We have carefully examined the evidence upon which he relies and are not satisfied that it sustains his objections to the discharge. But if it does, we think he cannot avail himself of them.
At the time of the discharge, the note in suit was held by the original payee. She received and receipted for the percentage offered and paid by the debtor under the composition proceedings. The plaintiff took the note as indorsee after the discharge and receipt of the percentage paid by the debtor, and with full knowledge of all the grounds that he now sets up for the purpose of invalidating the discharge. He claims now that all the grounds alleged by him in resistance of the discharge appear by the records and the proceedings of the court of insolvency. They were known to the holder of the note or might have been known in the exercise of due diligence, and no objection was made to the debtor’s discharge by her. Having knowledge of all the grounds set up by the plaintiff, by making no objection to the allowance of the discharge and receiving the percentage paid by the debtor, we think she must be held as electing to waive the objections that were then open to her and take the sum offered by the debtor.
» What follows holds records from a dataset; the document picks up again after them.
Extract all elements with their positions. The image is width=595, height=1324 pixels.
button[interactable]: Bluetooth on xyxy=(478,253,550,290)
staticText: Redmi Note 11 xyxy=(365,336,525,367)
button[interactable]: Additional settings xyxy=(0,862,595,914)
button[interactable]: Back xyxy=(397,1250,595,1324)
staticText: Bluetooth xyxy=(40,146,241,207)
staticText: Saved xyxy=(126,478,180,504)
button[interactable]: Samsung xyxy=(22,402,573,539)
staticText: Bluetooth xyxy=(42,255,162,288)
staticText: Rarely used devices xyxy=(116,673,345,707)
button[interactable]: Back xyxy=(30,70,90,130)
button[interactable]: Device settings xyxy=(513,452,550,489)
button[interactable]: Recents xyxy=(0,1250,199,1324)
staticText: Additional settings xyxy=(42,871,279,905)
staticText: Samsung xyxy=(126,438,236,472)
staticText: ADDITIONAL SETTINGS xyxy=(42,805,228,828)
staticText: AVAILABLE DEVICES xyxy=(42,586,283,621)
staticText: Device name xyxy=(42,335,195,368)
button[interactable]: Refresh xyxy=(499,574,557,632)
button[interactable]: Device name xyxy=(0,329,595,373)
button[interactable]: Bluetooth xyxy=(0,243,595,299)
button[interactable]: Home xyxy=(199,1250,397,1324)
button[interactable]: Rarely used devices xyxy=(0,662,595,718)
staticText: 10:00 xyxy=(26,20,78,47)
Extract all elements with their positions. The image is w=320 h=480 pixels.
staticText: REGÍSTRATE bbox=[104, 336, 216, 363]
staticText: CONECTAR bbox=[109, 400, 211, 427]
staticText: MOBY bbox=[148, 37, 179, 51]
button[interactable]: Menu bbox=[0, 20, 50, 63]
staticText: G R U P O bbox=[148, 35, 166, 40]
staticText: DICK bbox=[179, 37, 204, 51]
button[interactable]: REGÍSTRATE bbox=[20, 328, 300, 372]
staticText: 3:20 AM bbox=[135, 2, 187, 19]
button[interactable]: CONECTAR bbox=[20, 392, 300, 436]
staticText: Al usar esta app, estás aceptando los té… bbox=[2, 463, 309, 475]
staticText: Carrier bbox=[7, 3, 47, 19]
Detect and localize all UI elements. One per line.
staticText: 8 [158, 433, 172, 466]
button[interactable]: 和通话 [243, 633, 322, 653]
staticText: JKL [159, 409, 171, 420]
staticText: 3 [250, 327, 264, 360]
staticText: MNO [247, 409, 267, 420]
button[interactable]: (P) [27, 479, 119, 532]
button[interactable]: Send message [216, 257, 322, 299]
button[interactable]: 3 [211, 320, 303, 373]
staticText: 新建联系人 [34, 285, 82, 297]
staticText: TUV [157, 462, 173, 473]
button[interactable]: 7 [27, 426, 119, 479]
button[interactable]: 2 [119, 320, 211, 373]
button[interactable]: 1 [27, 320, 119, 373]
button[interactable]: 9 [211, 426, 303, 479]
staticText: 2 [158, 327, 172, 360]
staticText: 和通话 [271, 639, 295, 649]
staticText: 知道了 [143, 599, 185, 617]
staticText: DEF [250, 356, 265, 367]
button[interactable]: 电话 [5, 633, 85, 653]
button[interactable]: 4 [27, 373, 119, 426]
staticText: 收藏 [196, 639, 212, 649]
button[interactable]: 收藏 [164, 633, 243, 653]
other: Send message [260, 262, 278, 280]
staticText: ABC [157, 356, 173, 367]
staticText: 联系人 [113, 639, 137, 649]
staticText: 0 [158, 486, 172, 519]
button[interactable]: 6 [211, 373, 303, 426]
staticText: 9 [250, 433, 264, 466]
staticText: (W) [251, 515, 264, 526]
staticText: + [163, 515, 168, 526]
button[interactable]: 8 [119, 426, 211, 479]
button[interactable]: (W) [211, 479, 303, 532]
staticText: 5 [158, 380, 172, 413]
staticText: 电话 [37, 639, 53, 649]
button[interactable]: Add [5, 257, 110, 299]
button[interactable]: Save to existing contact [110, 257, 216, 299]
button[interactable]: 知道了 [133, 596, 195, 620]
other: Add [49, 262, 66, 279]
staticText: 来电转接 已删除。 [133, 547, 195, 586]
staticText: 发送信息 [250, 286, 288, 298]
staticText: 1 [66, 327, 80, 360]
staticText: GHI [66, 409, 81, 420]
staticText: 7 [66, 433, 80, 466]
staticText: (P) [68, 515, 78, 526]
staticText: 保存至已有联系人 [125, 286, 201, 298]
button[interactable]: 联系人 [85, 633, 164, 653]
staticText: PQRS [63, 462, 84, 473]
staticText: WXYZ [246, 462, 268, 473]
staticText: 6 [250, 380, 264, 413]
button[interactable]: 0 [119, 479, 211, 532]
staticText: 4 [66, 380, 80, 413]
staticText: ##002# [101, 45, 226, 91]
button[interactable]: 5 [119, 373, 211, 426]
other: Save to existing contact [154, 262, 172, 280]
The plaintiff, taking the note after the discharge was granted and the receipt *185of the payment by the holder of the note, with full knowledge of all the facts which he now relies upon, stands in no better position than the indorser stood in. It is too late now for these objections to be invoked to invalidate the discharge. Eustis v. Bolles, 146 Mass. 413 ; Blake v. Clary, 83 Maine, 154.
Judgment for defendant.
Peters, C. J., Walton, Foster, Haskell and Whiteiiouse, JJ., concurred.